La ministra de Vivienda, Michelle Sol, anunció esta cifra en sus redes sociales en el marco de una reunión bilateral sostenida entre el presidente del BID, Ilan Goldfajn, y el presidente de El Salvador, Nayib Bukele, en la que se reafirmó el compromiso de ambas instituciones para impulsar proyectos de desarrollo estratégico.

La ministra Sol explicó que los fondos provenientes del BID han sido canalizados con éxito y transparencia, permitiendo no solo financiar créditos habitacionales a largo plazo, sino también diseñar nuevas líneas de crédito a corto plazo que faciliten el acceso a vivienda para familias de bajos recursos.

La funcionaria detalló que el objetivo es responder a todas las necesidades del sector: “Desde incentivar la construcción hasta promover créditos con cuotas accesibles para los salvadoreños de menores ingresos”, aseguró. Agregó que actualmente se trabaja en un programa integral que combine diversos mecanismos de financiamiento y que priorice la inclusión social, en consonancia con los lineamientos del plan de gobierno.

El respaldo del BID a El Salvador se enmarca en una estrategia regional que busca consolidar el crecimiento económico, la generación de empleo y la calidad de vida. Ilan Goldfajn, presidente del Grupo BID, enfatizó a través de sus publicaciones en la red social X que el organismo continuará apoyando a El Salvador “para consolidar el crecimiento, generar empleo y mejorar la vida de los salvadoreños”.

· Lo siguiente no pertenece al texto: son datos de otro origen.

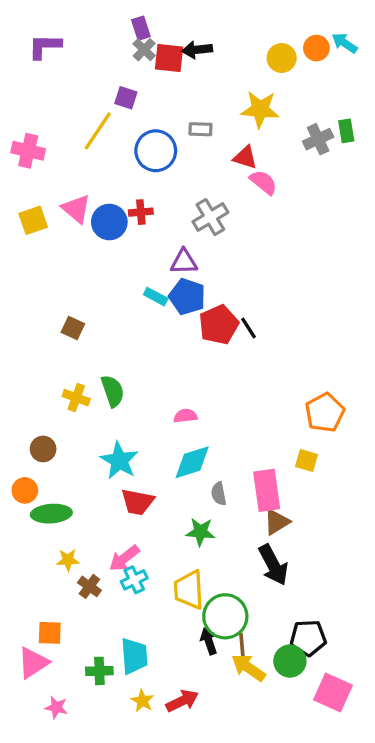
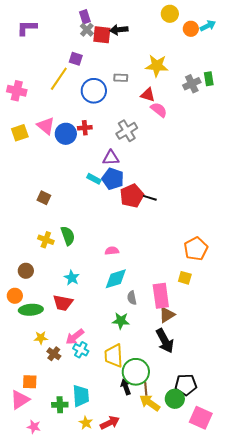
cyan arrow: (345, 43) -> (208, 26), turned 119
yellow circle: (282, 58) -> (170, 14), moved
black line: (248, 328) -> (150, 198), turned -40
cyan star: (119, 461) -> (72, 278), size x0.7
red trapezoid: (138, 502) -> (63, 303), moved
cyan cross: (134, 580) -> (81, 350), turned -35

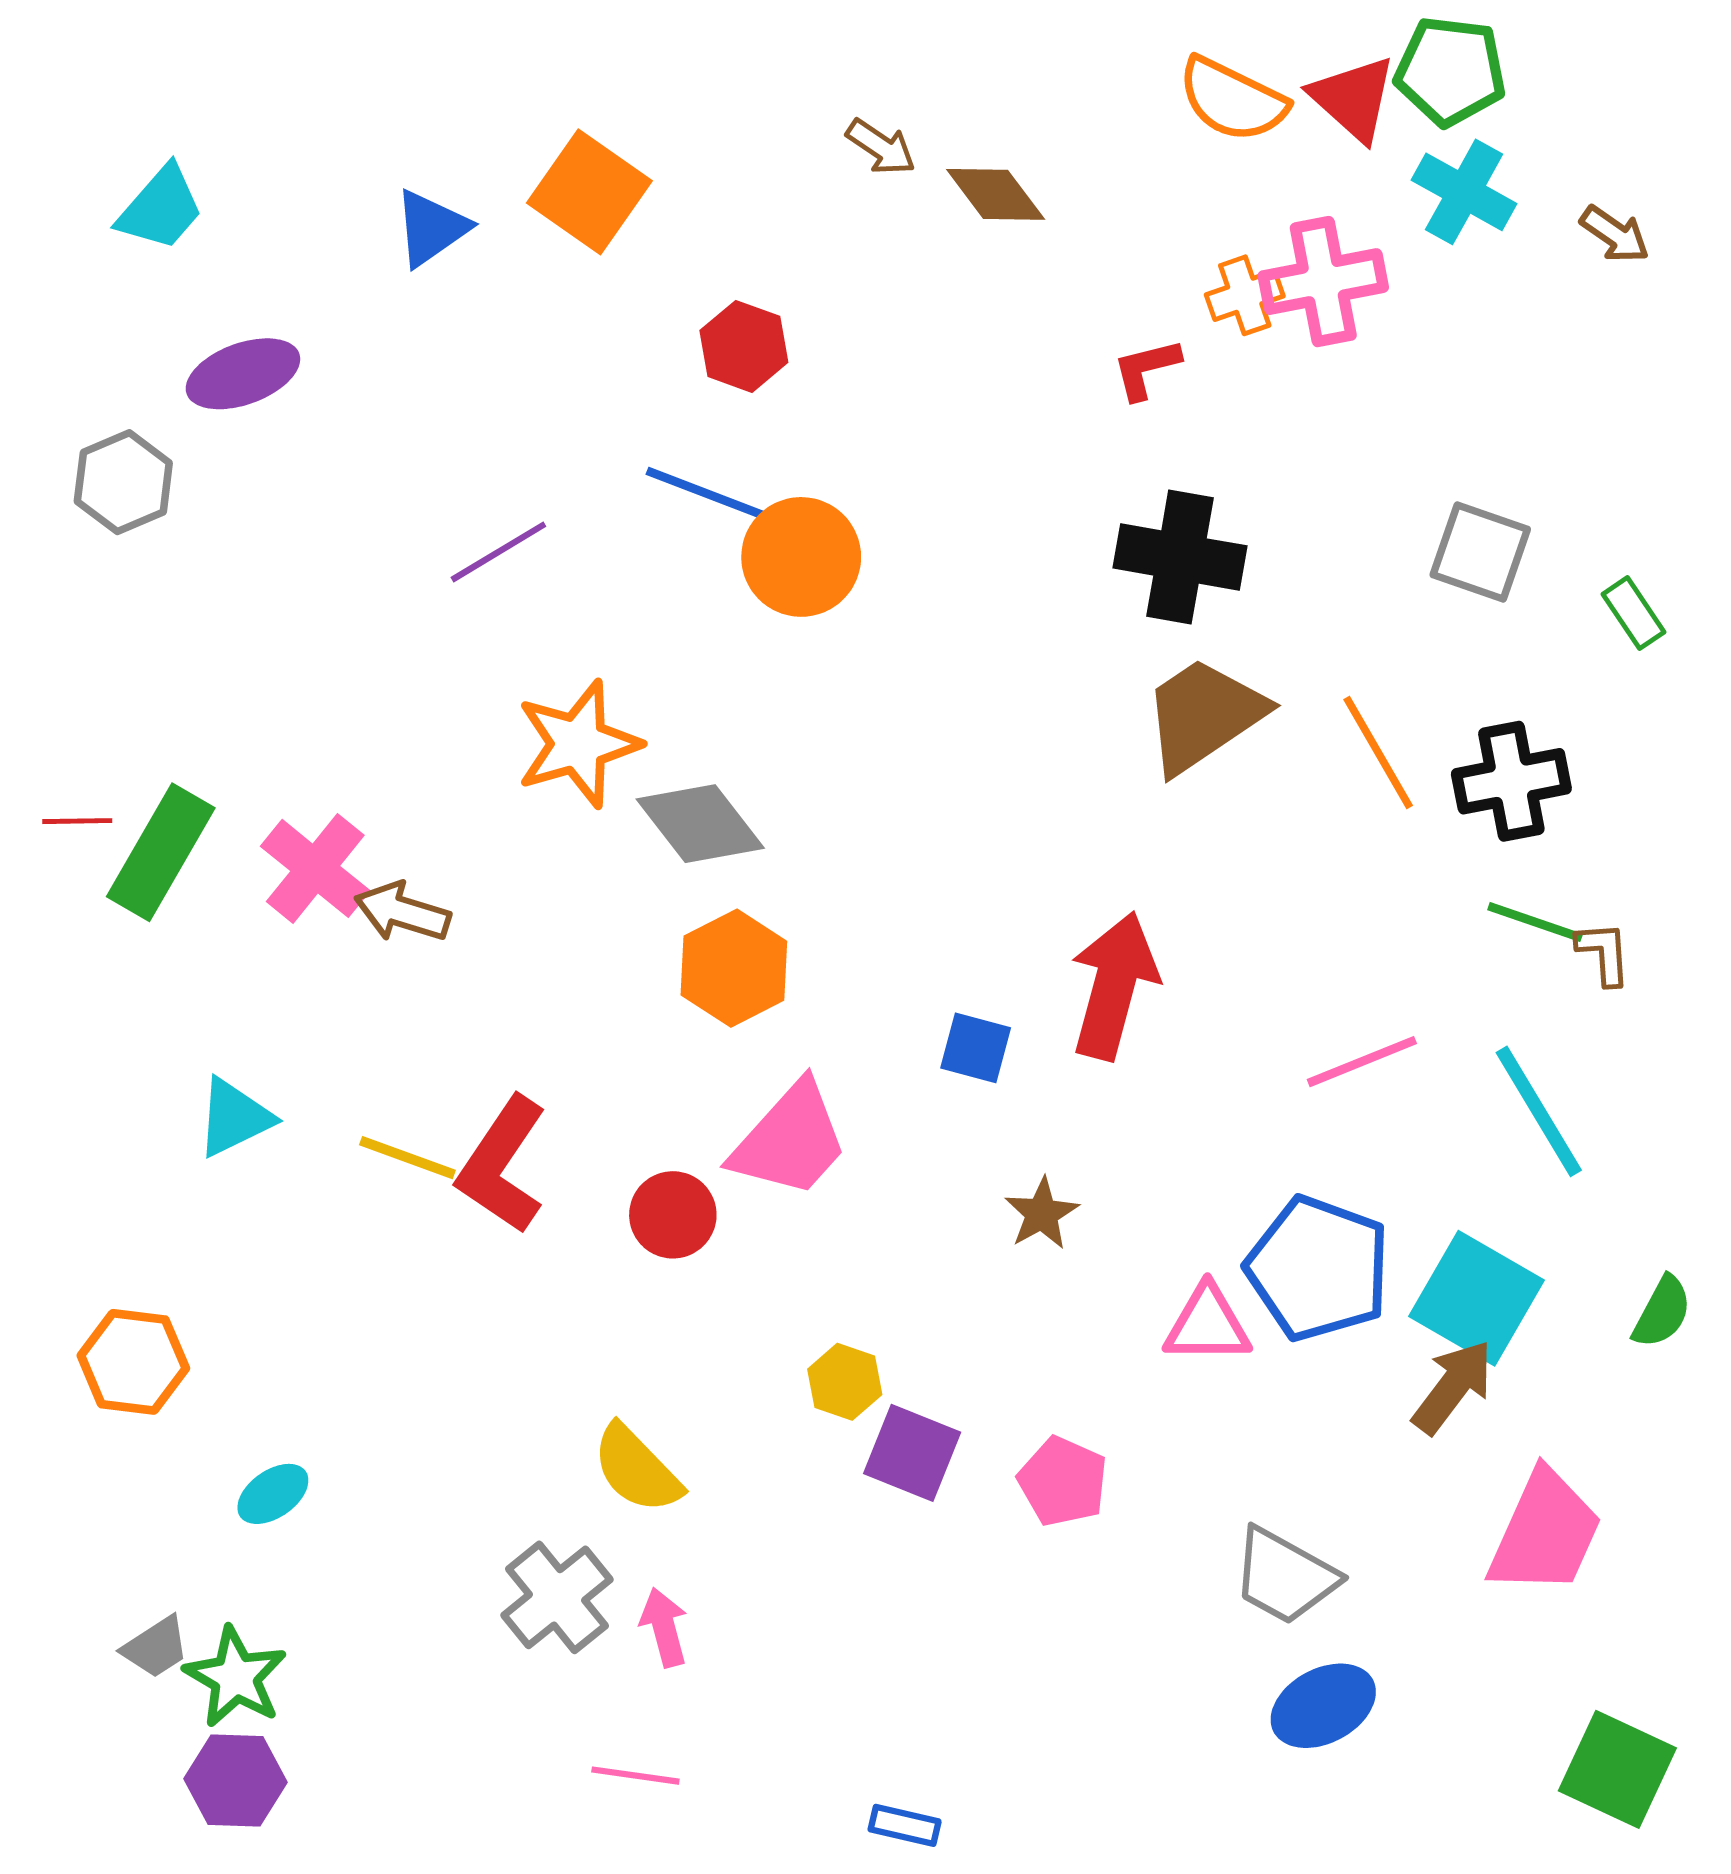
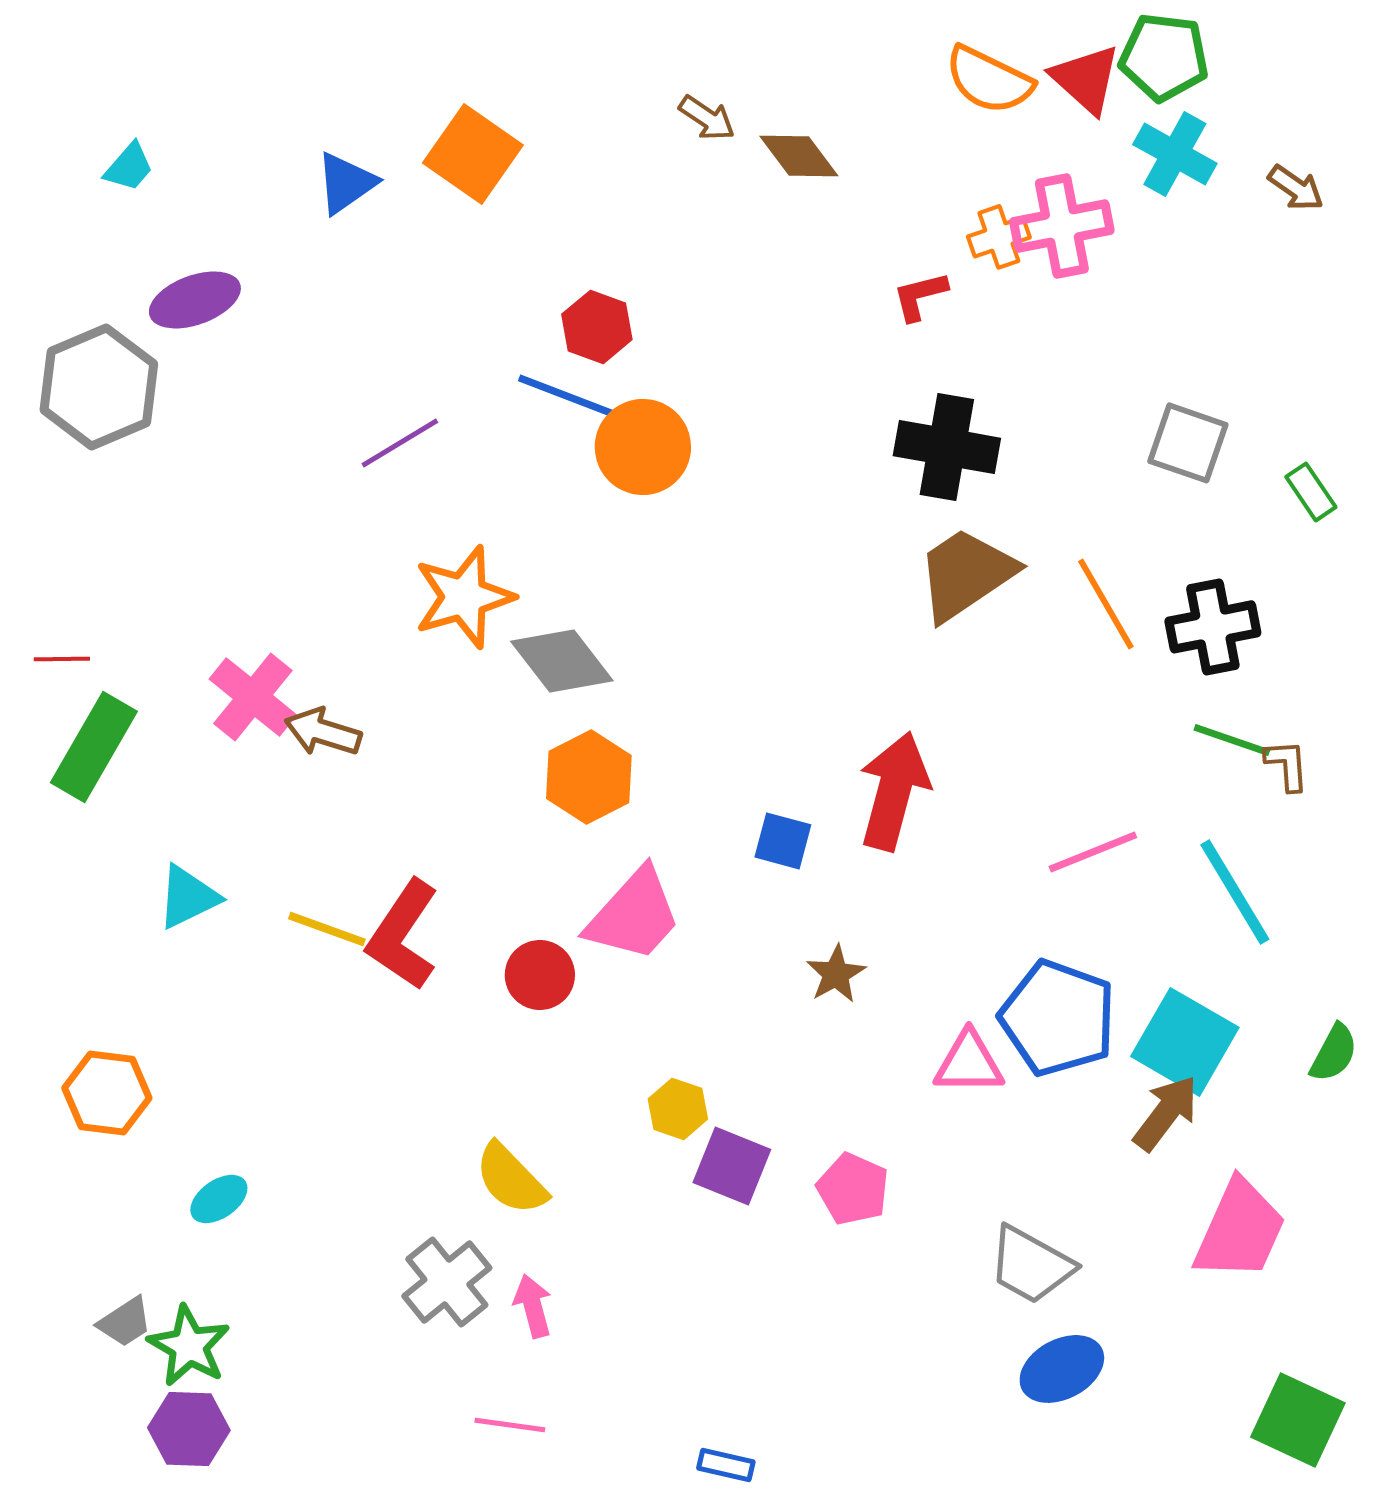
cyan trapezoid: (161, 208) -> (129, 167), size x0.7
red hexagon: (744, 346) -> (597, 327), moved
gray hexagon: (123, 482) -> (99, 387), size x1.5
green rectangle: (161, 852) -> (94, 747), moved

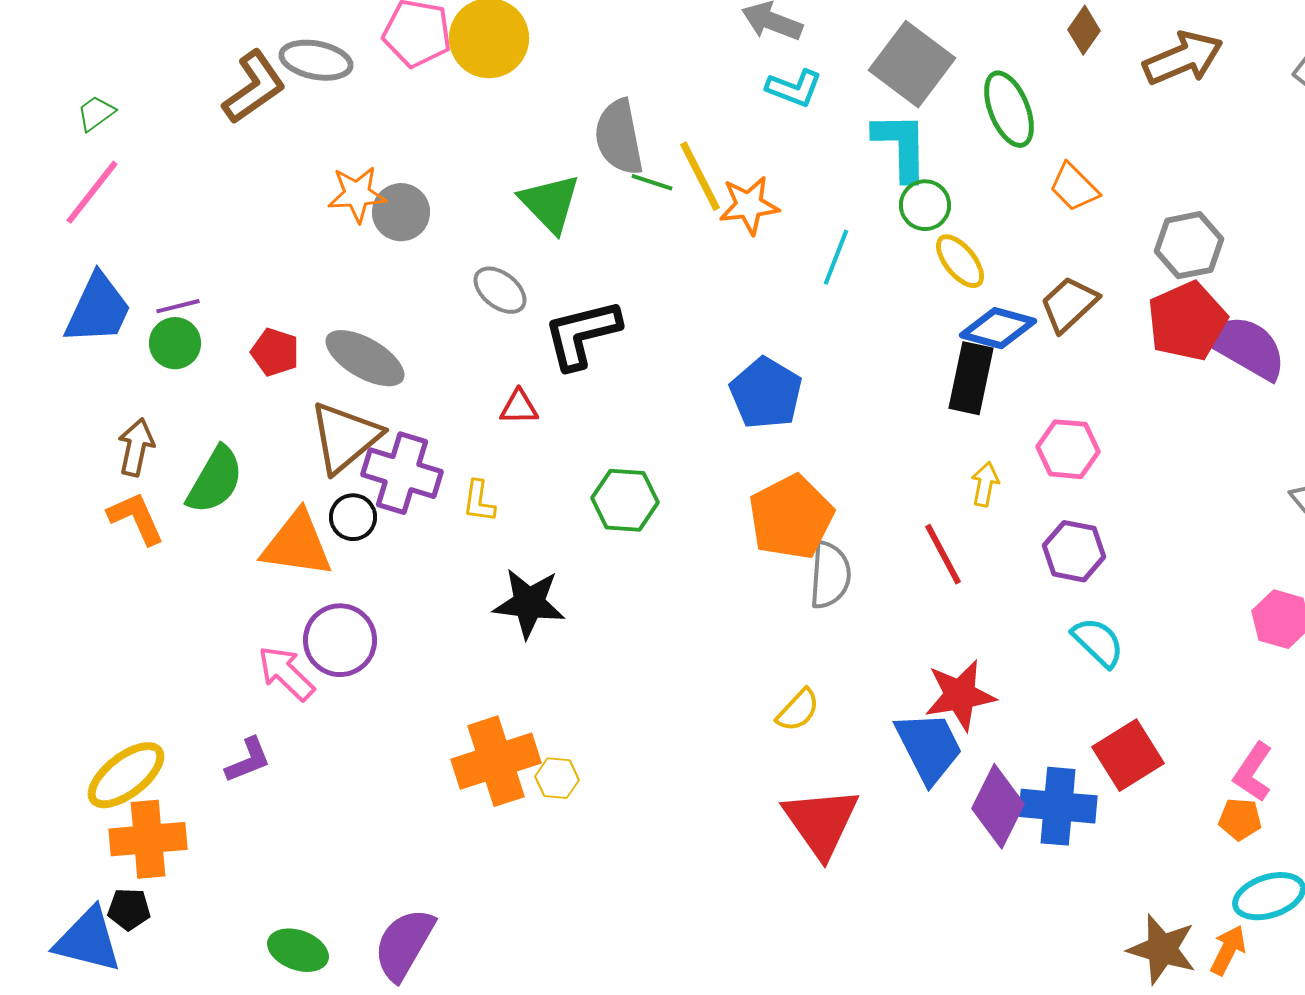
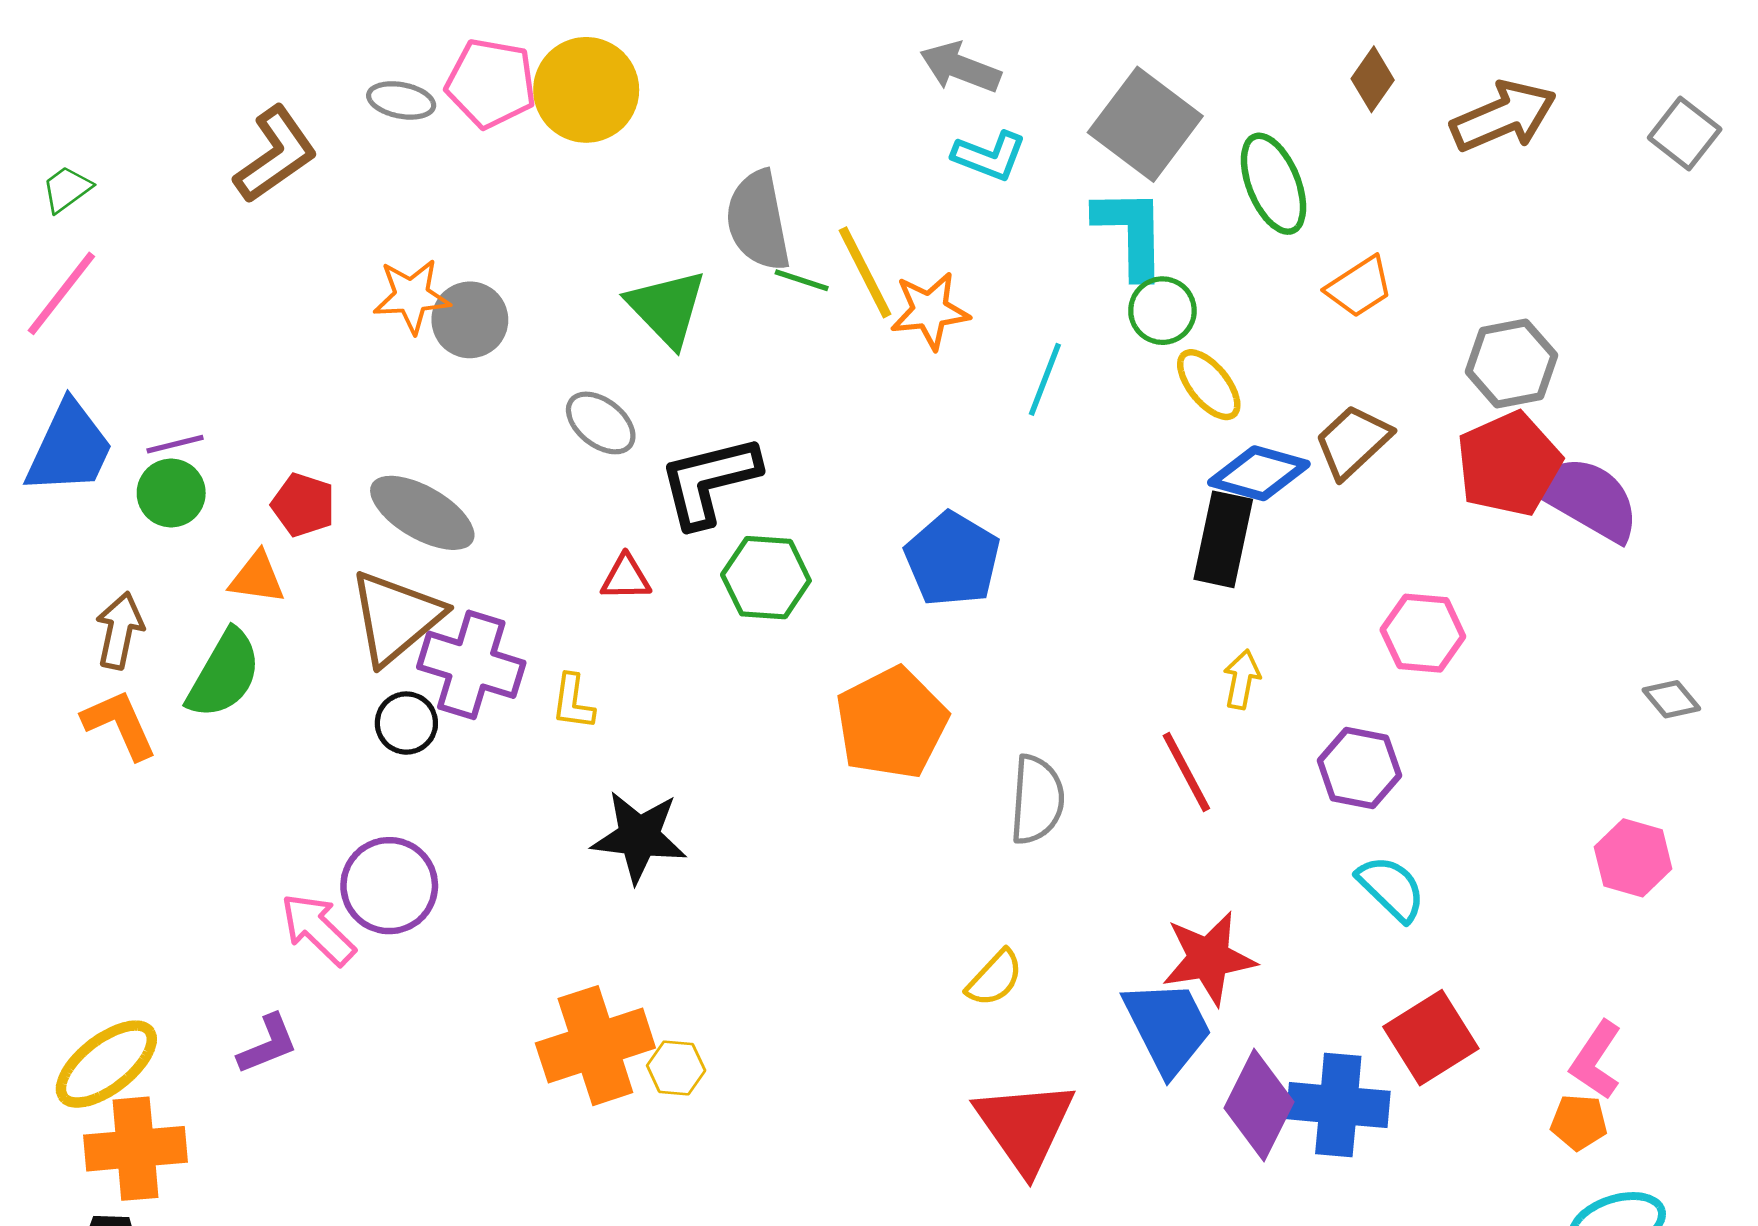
gray ellipse: (316, 60) -> (401, 100), moved, size x0.7
orange trapezoid: (1074, 187) -> (1359, 287), turned -78
pink hexagon: (1068, 449) -> (1423, 633), moved
green hexagon: (625, 500) -> (766, 578), moved
orange pentagon: (791, 517) -> (892, 723), moved
orange triangle: (297, 544) -> (257, 578), moved, size x0.6

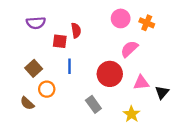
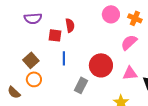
pink semicircle: (129, 49) -> (129, 42), moved
orange circle: (47, 89) -> (34, 79), moved
brown semicircle: (27, 103) -> (14, 92), moved
gray rectangle: (93, 104) -> (81, 85), moved, turned 63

Goldfajn subrayó que el Grupo BID ha comprometido un apoyo adicional de $1,300 millones para el 2026, destinado a sectores clave como vivienda, turismo, salud y educación. “Conversamos sobre los avances de El Salvador Crece, un programa de apoyo al crecimiento del país a través del BID y BID Invest, en sectores como vivienda y turismo”, destacó el directivo, quien difundió imágenes de la reunión con Bukele realizada en Casa Presidencial, en San Salvador.

A través de estas líneas de crédito se busca reducir los problemas que tienen los salvadoreños para acceder a la compra de una vivienda./ (Freepik)

Por su parte, el mandatario Salvadoreño celebró el anuncio del BID y confirmó en su cuenta oficial: “$1,300 millones más para vivienda, turismo, salud y educación”, reforzando la relevancia de la alianza estratégica con la multilateral para la ejecución de proyectos de alto impacto social y económico.

La ejecución de los $100 millones por parte del Ministerio de Vivienda se inscribe dentro de la aprobación legislativa de un préstamo destinado al “Programa para la Protección Social Responsiva a Choques en El Salvador”, cuyo propósito es incrementar la resiliencia de los hogares ante eventos adversos, incluyendo los asociados al cambio climático.

Este programa busca crear un sistema integral de protección social, que incluya transferencias monetarias temporales y el fortalecimiento de la oferta de desarrollo infantil temprano. De acuerdo con información oficial, el programa atenderá a hogares en situación de pobreza en zonas urbanas y rurales, con énfasis en familias lideradas por mujeres, personas mayores de 70 años, con discapacidad y hogares con niños menores de ocho años.

El contrato de préstamo establece un plazo de 25 años para su amortización, con una tasa de interés variable y opciones de conversión a tasa fija. El desembolso y ejecución de estos fondos se realiza bajo estrictos controles de transparencia y seguimiento de impacto, en línea con los estándares internacionales y la política de sostenibilidad ambiental y social del BID.

La estrategia de cooperación entre El Salvador y el BID para el periodo 2025-2029 se basa en tres pilares: sostenibilidad fiscal y modernización del sector público, fortalecimiento de las capacidades de la población y fomento de un sector privado competitivo. El plan comprende también la integración de oportunidades y la promoción de la resiliencia frente a riesgos climáticos y sociales. El Salvador, como país miembro fundador del BID, participa activamente en la definición de políticas e iniciativas del organismo, asegurando la alineación de los proyectos con las prioridades nacionales.

En suma, la ejecución de los $100 millones y el respaldo futuro de $1,300 millones por parte del BID refuerzan la visión de un desarrollo más inclusivo, sostenible y equitativo para El Salvador, con énfasis en la vivienda, la protección social y la reducción de la vulnerabilidad de los sectores más desfavorecidos.